Re: [gentoo-dev] Defining TZ in the base system profile?

2023-02-14 Thread Haelwenn (lanodan) Monnier

[2023-01-18 20:48:56-0500] Joshua Kinard:

So is adding a default definition of TZ to our base system /etc/profile 
something we want to look at?  I
haven't tried any other methods of benchmarking to see if not making those 
additional syscalls is just placebo
or if there are actual impacts.  Given how long this oddity has been around, I 
can't tell if it's a genuine
bug in glibc, an unoptimized corner case, or just a big nothingburger.


I would take it as a glibc bug / lack of optimisation.

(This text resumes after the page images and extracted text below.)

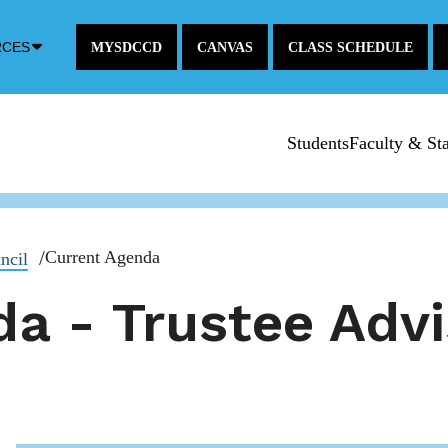
Down
RCES
MYSDCCD
CANVAS
CLASS SCHEDULE
Arrow
Icon
Students
Faculty & Sta
Current Agenda
ncil
a - Trustee Advi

At least definitely one
where the fault lies in glibc given that your showed other libc as more
optimized.

And given that POSIX puts ":/etc/localtime" as implementation defined[1],
I think we should avoid it, glibc isn't alone in dealing with timezones.

1: 
https://pubs.opengroup.org/onlinepubs/9699919799/basedefs/V1_chap08.html#tag_08_03



Re: [gentoo-dev] Defining TZ in the base system profile?

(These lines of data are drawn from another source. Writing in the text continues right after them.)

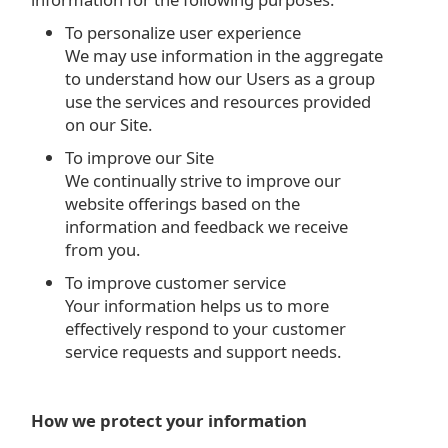
To personalize user experience
We may use information in the aggregate
to understand how our Users as a group
use the services and resources provided
on our Site.
To improve our Site
We continually strive to improve our
website offerings based on the
information and feedback we receive
from you.
To improve customer service
Your information helps us to more
effectively respond to your customer
service requests and support needs.
How we protect your information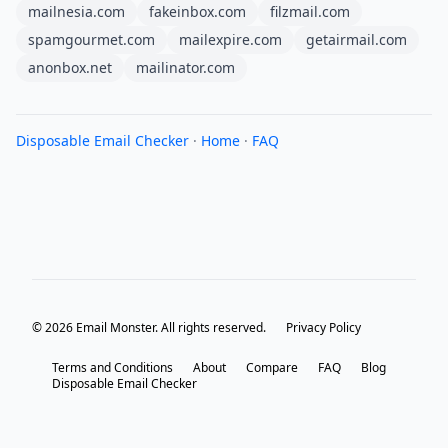
mailnesia.com
fakeinbox.com
filzmail.com
spamgourmet.com
mailexpire.com
getairmail.com
anonbox.net
mailinator.com
Disposable Email Checker
·
Home
·
FAQ
© 2026 Email Monster. All rights reserved.
Privacy Policy
Terms and Conditions
About
Compare
FAQ
Blog
Disposable Email Checker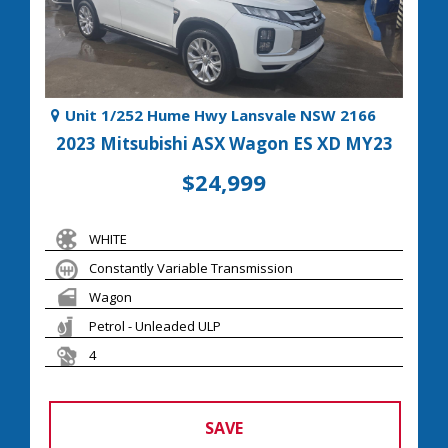
Unit 1/252 Hume Hwy Lansvale NSW 2166
2023 Mitsubishi ASX Wagon ES XD MY23
$24,999
WHITE
Constantly Variable Transmission
Wagon
Petrol - Unleaded ULP
4
SAVE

2023-01-19 Thread Michael Orlitzky
On Wed, 2023-01-18 at 20:48 -0500, Joshua Kinard wrote:
> 
> So is adding a default definition of TZ to our base system
> /etc/profile something we want to look at?  I 
> haven't tried any other methods of benchmarking to see if not making
> those additional syscalls is just placebo 
> or if there are actual impacts.  Given how long this oddity has been
> around, I can't tell if it's a genuine 
> bug in glibc, an unoptimized corner case, or just a big
> nothingburger.
> 

I thought about doing this on my laptop, and talked myself out of it.
The main counter-arguments are,

  1. ICU doesn't handle the :/etc/localtime format at the moment,

   * https://unicode-org.atlassian.net/browse/ICU-13694
   * https://github.com/nodejs/node/issues/37271

 You could readlink() it or whatever at boot, but that will cause
 changes to /etc/localtime to be mysteriously ignored.

  2. The stats are there for a "good" reason, namely to let glibc
 know if the timezone has changed on the fly.

The first one is only a temporary deal-breaker, but the second is a
tradeoff involving how often your timezone changes (user-dependent) and
what the real performance impact is (probably not much).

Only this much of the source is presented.